A couple of days ago, following the conclusion of the evening meeting, I was talking with Pastor Tim Howells and I asked him why he thought that the number of people attending church was declining at a fairly constant rate.

Pastor Howells gave me a one word answer: –


And that set me thinking.

When you study your Bible (as I do constantly) you will know that there are numerous references to the fact that the Sabbath day should be a day of rest.

God made the earth in six days and on the seventh day God finished the work that he had done, and he rested on the seventh day from all the work that he had done. So God blessed the seventh day and hallowed it, because on it God rested from all the work that He had done in creation (Genesis 2: 2-3).

Then in Exodus 20: 9-11 God says to Moses: –

Six days you shall labour and do all your work, but the seventh day is a sabbath to the Lord your God. On it you shall not do any work, neither you, nor your son or daughter, nor your male or female servant, nor your animals, nor any foreigner residing in your towns. For in six days the Lord made the heavens and the earth, the sea, and all that is in them, but he rested on the seventh day. Therefore the Lord blessed the Sabbath day and made it holy.

When I was a young child I attended a Methodist Sunday School every Sunday at 11am. Returning home at 12.15pm, I had dinner with my parents and then I was sent to my bedroom to have (at least) a two hour ‘rest’ on my bed.

On Sundays I was not allowed to play with my toys or to play outside my house with my friends.

Football matches, and other sporting activities, simply did not take place on any Sunday.
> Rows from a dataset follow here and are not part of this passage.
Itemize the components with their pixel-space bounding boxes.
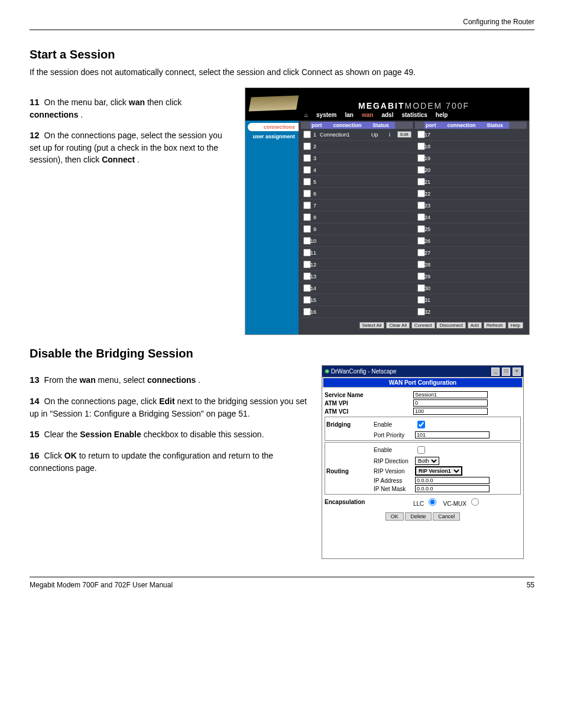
- fig1-table-header-right: port connection Status: [415, 122, 527, 129]
- fig1-button-bar: Select All Clear All Connect Disconnect …: [301, 318, 527, 332]
- fig2-routing-enable-checkbox[interactable]: [417, 446, 425, 454]
- fig2-bridging-priority: Port Priority: [326, 431, 519, 439]
- minimize-icon[interactable]: _: [491, 368, 500, 376]
- fig1-menu-help[interactable]: help: [436, 112, 448, 118]
- maximize-icon[interactable]: □: [502, 368, 510, 376]
- footer: Megabit Modem 700F and 702F User Manual …: [30, 577, 534, 589]
- fig2-routing-ip: IP Address: [326, 476, 519, 485]
- header-right: Configuring the Router: [463, 18, 534, 26]
- fig1-side-connections[interactable]: connections: [248, 123, 299, 131]
- step-16: 16 Click OK to return to update the conf…: [30, 449, 307, 474]
- fig1-btn-select-all[interactable]: Select All: [359, 322, 385, 329]
- fig1-btn-disconnect[interactable]: Disconnect: [436, 322, 466, 329]
- table-row: 26: [415, 235, 527, 247]
- fig2-rip-direction-select[interactable]: Both: [415, 457, 439, 465]
- fig1-menu-bar: ⌂ system lan wan adsl statistics help: [245, 110, 529, 121]
- table-row: 9: [301, 223, 413, 235]
- intro-text: If the session does not automatically co…: [30, 66, 491, 78]
- table-row: 23: [415, 200, 527, 212]
- fig2-routing-mask: IP Net Mask: [326, 485, 519, 493]
- fig2-routing-dir: RIP Direction Both: [326, 456, 519, 466]
- fig1-menu-wan[interactable]: wan: [362, 112, 373, 118]
- fig2-vci-input[interactable]: [413, 408, 488, 415]
- table-row: 13: [301, 271, 413, 282]
- step-12: 12 On the connections page, select the s…: [30, 129, 231, 165]
- fig2-encap-llc-radio[interactable]: [429, 498, 436, 506]
- fig2-delete-button[interactable]: Delete: [405, 512, 431, 521]
- fig2-cancel-button[interactable]: Cancel: [433, 512, 460, 521]
- table-row: 4: [301, 164, 413, 176]
- fig2-ip-address-input[interactable]: [415, 477, 490, 484]
- modem-image: [249, 96, 299, 112]
- table-row: 11: [301, 247, 413, 259]
- fig1-btn-connect[interactable]: Connect: [411, 322, 435, 329]
- fig2-vpi-input[interactable]: [413, 399, 488, 407]
- table-row: 29: [415, 271, 527, 282]
- fig1-sidebar: connections user assignment: [245, 121, 299, 334]
- table-row: 14: [301, 282, 413, 294]
- fig2-encapsulation: Encapsulation LLC VC-MUX: [325, 496, 521, 508]
- fig1-table-header-left: port connection Status: [301, 122, 413, 129]
- fig2-encap-vcmux-radio[interactable]: [471, 498, 479, 506]
- netscape-icon: ✺: [325, 368, 329, 375]
- fig1-menu-adsl[interactable]: adsl: [381, 112, 393, 118]
- table-row: 2: [301, 141, 413, 152]
- table-row: 18: [415, 141, 527, 152]
- fig2-routing-ver: Routing RIP Version RIP Version1: [326, 466, 519, 476]
- step-14: 14 On the connections page, click Edit n…: [30, 395, 307, 420]
- footer-right: 55: [527, 581, 534, 589]
- brand-text: MEGABITMODEM 700F: [358, 101, 469, 110]
- fig2-rip-version-select[interactable]: RIP Version1: [415, 466, 462, 476]
- table-row: 31: [415, 294, 527, 306]
- fig2-button-bar: OK Delete Cancel: [325, 508, 521, 556]
- table-row: 32: [415, 306, 527, 318]
- fig2-service-name: Service Name: [325, 391, 521, 399]
- table-row: 6: [301, 188, 413, 200]
- close-icon[interactable]: ×: [513, 368, 521, 376]
- fig2-ip-mask-input[interactable]: [415, 485, 490, 492]
- table-row: 25: [415, 223, 527, 235]
- table-row: 3: [301, 152, 413, 164]
- table-row: 30: [415, 282, 527, 294]
- table-row: 24: [415, 212, 527, 223]
- header-rule: [30, 30, 534, 30]
- fig2-heading: WAN Port Configuration: [323, 378, 522, 387]
- step-13: 13 From the wan menu, select connections…: [30, 373, 307, 386]
- fig1-menu-statistics[interactable]: statistics: [401, 112, 427, 118]
- table-row: 21: [415, 176, 527, 188]
- table-row: 7: [301, 200, 413, 212]
- fig1-btn-add[interactable]: Add: [468, 322, 482, 329]
- fig1-btn-refresh[interactable]: Refresh: [484, 322, 506, 329]
- step-15: 15 Clear the Session Enable checkbox to …: [30, 428, 307, 441]
- step-11: 11 On the menu bar, click wan then click…: [30, 96, 231, 121]
- fig1-side-user-assignment[interactable]: user assignment: [245, 132, 299, 141]
- table-row: 28: [415, 259, 527, 271]
- table-row: 1Connection1UpiEdit: [301, 129, 413, 141]
- fig2-titlebar: ✺ DrWanConfig - Netscape _ □ ×: [322, 366, 523, 377]
- table-row: 8: [301, 212, 413, 223]
- fig1-home-icon[interactable]: ⌂: [304, 112, 308, 118]
- fig2-port-priority-input[interactable]: [415, 431, 490, 438]
- section-heading-start: Start a Session: [30, 48, 534, 61]
- table-row: 17: [415, 129, 527, 141]
- fig1-menu-lan[interactable]: lan: [345, 112, 354, 118]
- fig1-btn-help[interactable]: Help: [508, 322, 523, 329]
- table-row: 10: [301, 235, 413, 247]
- fig2-vci: ATM VCI: [325, 407, 521, 415]
- fig2-service-name-input[interactable]: [413, 391, 488, 398]
- table-row: 16: [301, 306, 413, 318]
- fig1-edit-button[interactable]: Edit: [397, 131, 411, 138]
- footer-left: Megabit Modem 700F and 702F User Manual: [30, 581, 173, 589]
- figure-wan-connections: MEGABITMODEM 700F ⌂ system lan wan adsl …: [245, 87, 530, 335]
- table-row: 19: [415, 152, 527, 164]
- fig2-routing-enable: Enable: [326, 444, 519, 456]
- figure-wan-port-config: ✺ DrWanConfig - Netscape _ □ × WAN Port …: [322, 365, 524, 559]
- table-row: 27: [415, 247, 527, 259]
- table-row: 5: [301, 176, 413, 188]
- fig2-bridging-enable-checkbox[interactable]: [417, 421, 425, 428]
- table-row: 20: [415, 164, 527, 176]
- fig2-ok-button[interactable]: OK: [385, 512, 404, 521]
- fig1-menu-system[interactable]: system: [316, 112, 336, 118]
- fig1-btn-clear-all[interactable]: Clear All: [386, 322, 410, 329]
- fig2-bridging-enable: Bridging Enable: [326, 418, 519, 431]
Very few shops were open (except at the sea-side, perhaps). My mother would encourage me to improve my young mind by reading classical novels (like Dickens, Thackeray, Scott etc).
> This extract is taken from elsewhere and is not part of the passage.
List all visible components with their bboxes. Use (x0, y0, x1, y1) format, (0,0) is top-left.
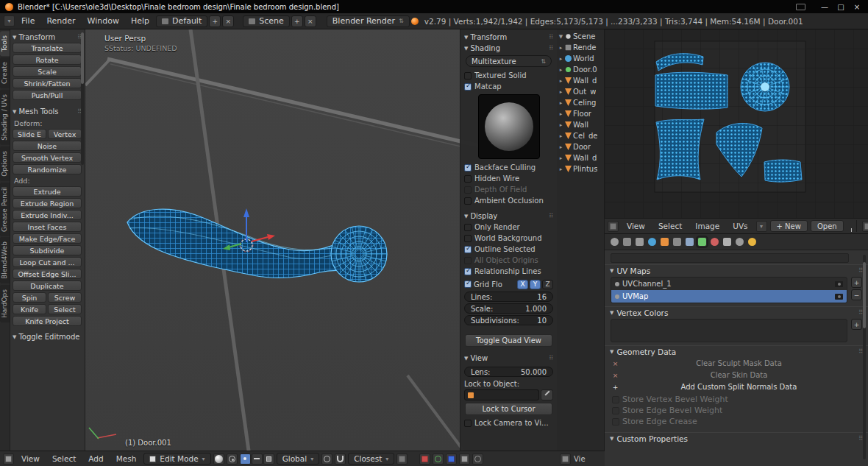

I remember that my father bought us a television in 1953 so that we could watch the coronation of our Queen but in those days there was only the BBC available and programmes were only shown at specific times during the day. So, I was in no danger of being seduced by unsuitable television programmes!

And, generally speaking, all churches seem to thrive. Many churches were filled every Sunday with regular worshippers. This, of course, was in the 1950s.

But – sadly – as soon as the law was changed to allow the Sunday opening of supermarkets and football matches (for example) to take place, slowly the traditional form of Sunday began to change and a decrease in the number of people attending church each Sunday with it.

And in the last decade or so, with the advancement of computer technology (especially in respect of the world wide web and emails), many young people stay up late on a Saturday night watching films, or playing computer games, and are much too tired to get up early enough on a Sunday morning to go to Sunday School or Young Church.

Even one of our Ministers, who has a ten year old grandson, is unable to persuade him to attend Sunday School because he is a member of his school football team who play their fixtures on a Sunday morning.

Understanding the problem is one thing – but fixing it is quite another.

How can today’s church environment possibly compete against the ungodly world? There are no Billie Graham’s around these days and there are relatively few outstanding evangelists.

Recently I have been researching the phenomena surrounding the Welsh Revival of 1904. One of the leaders of the Revival, Evan Roberts, had a vision that he would bring 100,000 souls to God within a few months.

Through long hours of prayer, Roberts began to speak at more and more meetings, at which the Holy Spirit descended upon all those present, which in turn led to a tremendous increase in the number of people attending church.

Meetings would last until 2, 3 or even 4am in the morning. Every church was overflowing with people and on many occasions, large crowds gathered outside the church because there was no room for them inside!

The main Welsh Revival took place from 1904-1906 but its effects lasted for a considerable number of years thereafter.

Just as it was in 1904, prayer today, in our twenty-first century – is very very important. Evan Roberts and his team spent many many hours in prayer – and the Holy Spirit bestowed great wisdom and oratory powers on the Revival preachers.

My wife, Marlene, and I always make time every day – no matter how busy we may be – for prayer. Sometimes we pray individually, sometimes we pray together. We live in a ‘House of Prayer’………..

A few months ago – just before Christmas – we began to attend the weekly Prayer Group at an Apostolic Church in Ebbw Vale.

It was totally different and a completely new experience for me. People were speaking in tongues; I had only ever read in the Bible that the Holy Spirit descended upon the disciples in Jerusalem whilst they were having a Pentecostal meal together.

All of them were filled with the Holy Spirit and began to speak in other languages as the Spirit gave them ability (Acts 2: 4).

Also different was the fact that the number of regular attendees at the Thursday morning Prayer Group was a greater number than could be found in some of the local Methodist Churches on a Sunday morning or evening.

Now returning to my original theme – ‘Pleasure’ – the challenge for us all is to adapt our Church presentation to meet the needs of people in our local community.

Pleasure – and leisure – certainly have their place in our weekly ‘menu’ of activities but if we do not make time for worshipping our Father God then we have truly ‘lost’ our way.

What do you think?

How can we reverse the present serious decline in our Church attendance? I’d love to hear your ideas. Or even your own experiences, where you live, about how you are managing to attract more people to your church?